I taught the gospel in very small towns in Brazil almost twenty years ago. There was no internet, no lds.org. There wasn’t even a satellite dish at the stake center (if there was a stake center at all), not even the closed-circuit radio broadcast of my youth in the eastern US. Members waited patiently for the Liahona to read the words of the prophets in general conference. But for solemn assemblies, the church sent a video tape of the solemn assembly session so that the members could participate in sustaining a prophet of God.

My first conference was a few months after my arrival in Brazil. My Portuguese was finally gaining ground and the homesickness was finally beginning to abate. We took the hour long bus ride with investigators and members to the nearest church building where a television sat atop the podium in front of a standing-room-only congregation to see the new prophet (President Hunter), to hear his counsel and to raise hands to sustain him.

I’d never watched a dubbed conference before and, standing in the back, I found myself quietly crying. Conference for me has always been an auditory feast. My childhood was filled with the scratchy whisper of President Kimball, the fiery bellow of Elder McConkie, and the distinctive Idaho warning voice of President Benson. My young adulthood had warmed to the soothing counsel of Elder Scott, the tender (often cracking) voice of President Eyring and the piercing and precisely crafted words of Elder Maxwell. I reveled in the opportunity to “listen to a prophet’s voice” and here I was in a place, among people I was beginning to love, who loved the Lord and His prophets and they would never hear the prophet’s voice. Not really. They could see him in these rare video taped meetings. They could raise their hands to sustain him, but the voice they heard belonged to someone else.

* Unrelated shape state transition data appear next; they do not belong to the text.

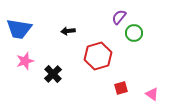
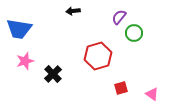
black arrow: moved 5 px right, 20 px up
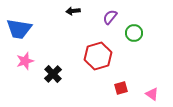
purple semicircle: moved 9 px left
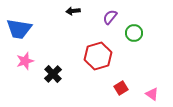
red square: rotated 16 degrees counterclockwise
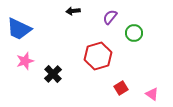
blue trapezoid: rotated 16 degrees clockwise
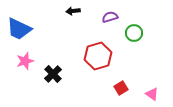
purple semicircle: rotated 35 degrees clockwise
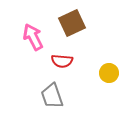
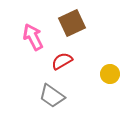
red semicircle: rotated 145 degrees clockwise
yellow circle: moved 1 px right, 1 px down
gray trapezoid: rotated 36 degrees counterclockwise
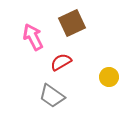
red semicircle: moved 1 px left, 1 px down
yellow circle: moved 1 px left, 3 px down
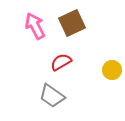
pink arrow: moved 2 px right, 11 px up
yellow circle: moved 3 px right, 7 px up
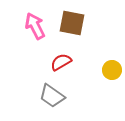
brown square: rotated 36 degrees clockwise
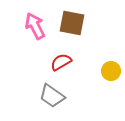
yellow circle: moved 1 px left, 1 px down
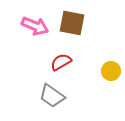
pink arrow: rotated 140 degrees clockwise
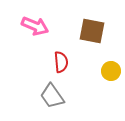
brown square: moved 20 px right, 8 px down
red semicircle: rotated 115 degrees clockwise
gray trapezoid: rotated 20 degrees clockwise
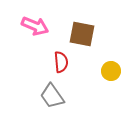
brown square: moved 10 px left, 3 px down
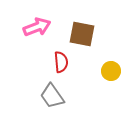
pink arrow: moved 2 px right, 1 px down; rotated 44 degrees counterclockwise
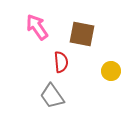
pink arrow: rotated 104 degrees counterclockwise
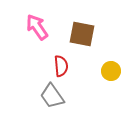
red semicircle: moved 4 px down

I spent my mission watching the love the Brazilian saints have for the Lord and His servants. I saw how dearly they loved President Faust because he never lost the Portuguese he learned as a young Brazilian missionary. They loved and accepted each word of the gospel translated for their consumption, but to have the words of their leaders directly in Portuguese was something they treasured close to their hearts.

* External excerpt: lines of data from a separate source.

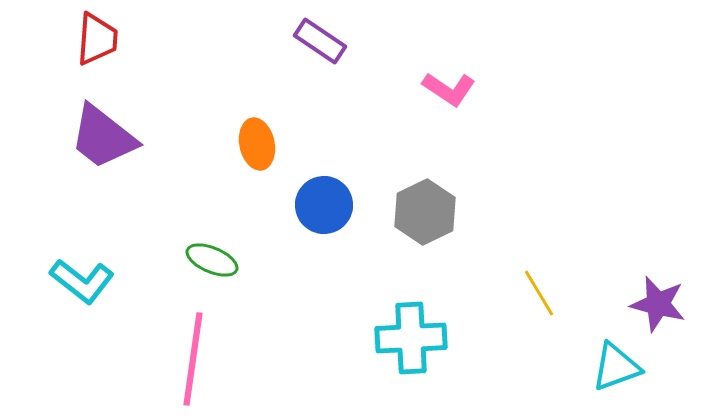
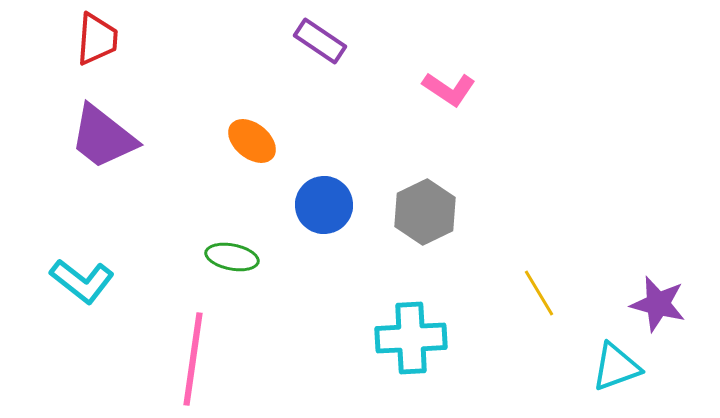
orange ellipse: moved 5 px left, 3 px up; rotated 39 degrees counterclockwise
green ellipse: moved 20 px right, 3 px up; rotated 12 degrees counterclockwise
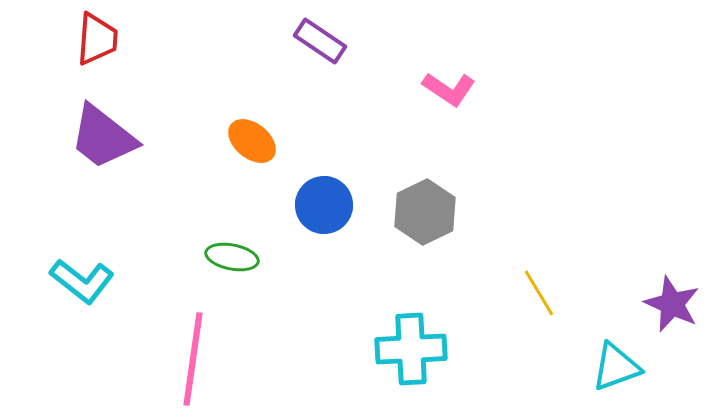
purple star: moved 14 px right; rotated 10 degrees clockwise
cyan cross: moved 11 px down
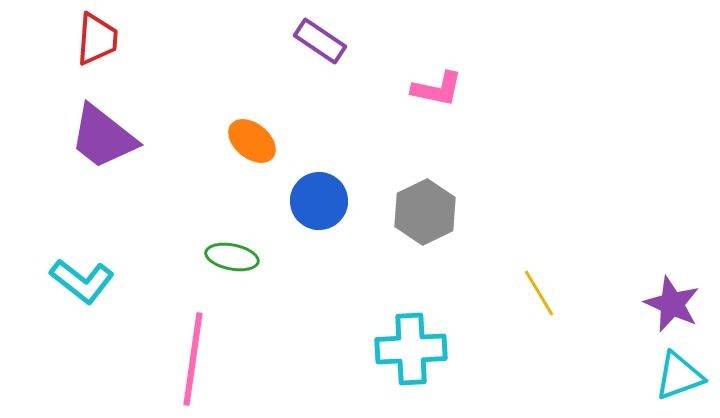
pink L-shape: moved 12 px left; rotated 22 degrees counterclockwise
blue circle: moved 5 px left, 4 px up
cyan triangle: moved 63 px right, 9 px down
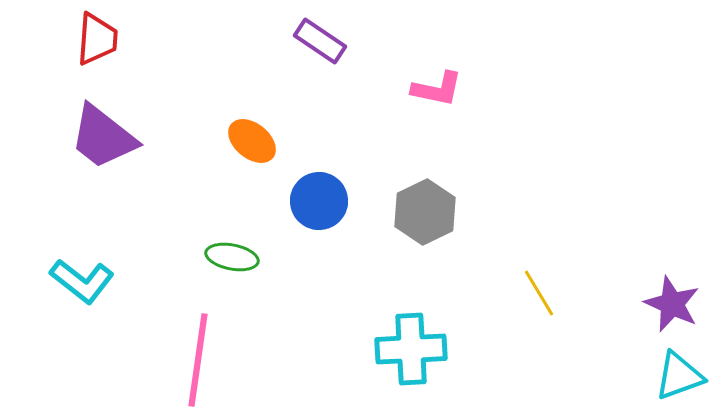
pink line: moved 5 px right, 1 px down
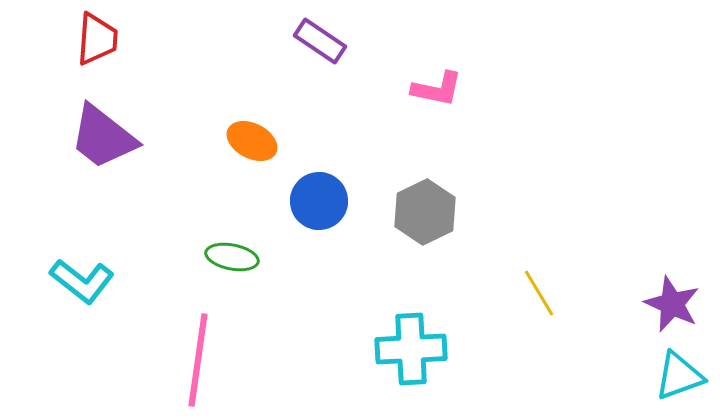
orange ellipse: rotated 12 degrees counterclockwise
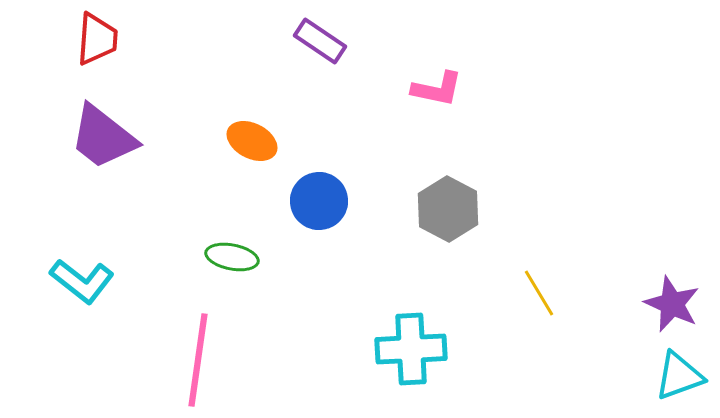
gray hexagon: moved 23 px right, 3 px up; rotated 6 degrees counterclockwise
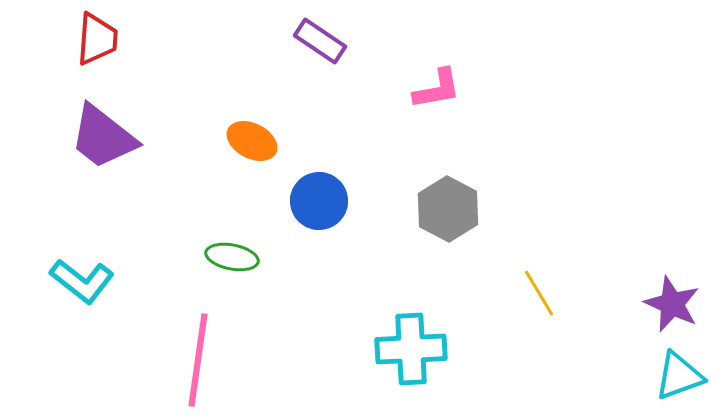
pink L-shape: rotated 22 degrees counterclockwise
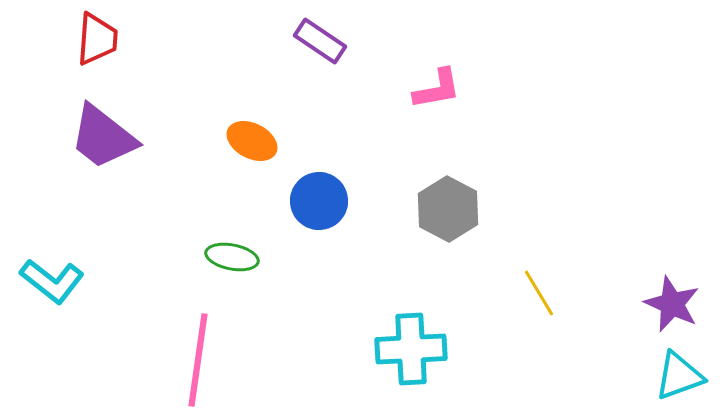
cyan L-shape: moved 30 px left
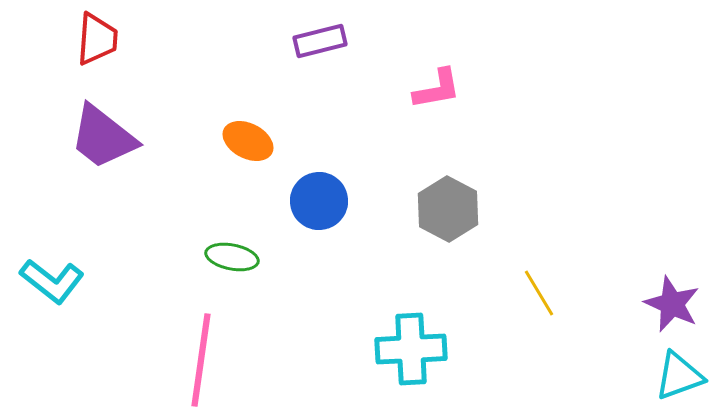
purple rectangle: rotated 48 degrees counterclockwise
orange ellipse: moved 4 px left
pink line: moved 3 px right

Fast forward to the present. Our stake president spoke of his brother in law, who organizes interpretation for the church. He described the vast cubicles in the conference center where the words of the prophets are interpreted into many languages. And then he began to lay out the criteria for interpretation. Only native speakers with beautiful language skills and speaking voices would be enlisted to interpret conference. Only women would interpret for women, men for men. Ages of speakers would be matched with ages of interpreters. All this so that those listening to interpreted conference messages would have the closest approximation of what their prophets’ voices actually sound like. My heart remembered Brazil and solemn assemblies of almost two decades past.

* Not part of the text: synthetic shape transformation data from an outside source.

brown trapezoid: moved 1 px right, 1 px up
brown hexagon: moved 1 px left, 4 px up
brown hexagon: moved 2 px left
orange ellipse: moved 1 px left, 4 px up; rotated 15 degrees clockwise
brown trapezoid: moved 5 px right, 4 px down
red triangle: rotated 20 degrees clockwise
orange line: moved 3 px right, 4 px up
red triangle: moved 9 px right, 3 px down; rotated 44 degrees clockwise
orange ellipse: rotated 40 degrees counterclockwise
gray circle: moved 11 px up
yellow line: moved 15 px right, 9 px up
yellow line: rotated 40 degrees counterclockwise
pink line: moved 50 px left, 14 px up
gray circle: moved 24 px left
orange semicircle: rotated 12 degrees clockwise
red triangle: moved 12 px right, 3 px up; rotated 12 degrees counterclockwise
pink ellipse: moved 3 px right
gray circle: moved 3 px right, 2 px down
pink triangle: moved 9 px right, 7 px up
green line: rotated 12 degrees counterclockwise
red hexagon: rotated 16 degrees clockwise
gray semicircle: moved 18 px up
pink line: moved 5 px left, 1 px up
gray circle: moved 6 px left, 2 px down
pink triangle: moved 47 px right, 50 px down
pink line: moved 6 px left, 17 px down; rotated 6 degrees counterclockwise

We met a lot of Pentecostals in Brazil. They would always ask about the gift of tongues in our church. We would talk about the gift of tongues given to missionaries to speak in the languages where they serve. We would talk about the importance that messages be understood to be edifying. But sitting with the stake president, I saw that gifts of tongues are also small things, tender mercies like a woman interpreting for Sister Beck and an experienced man interpreting for President Monson.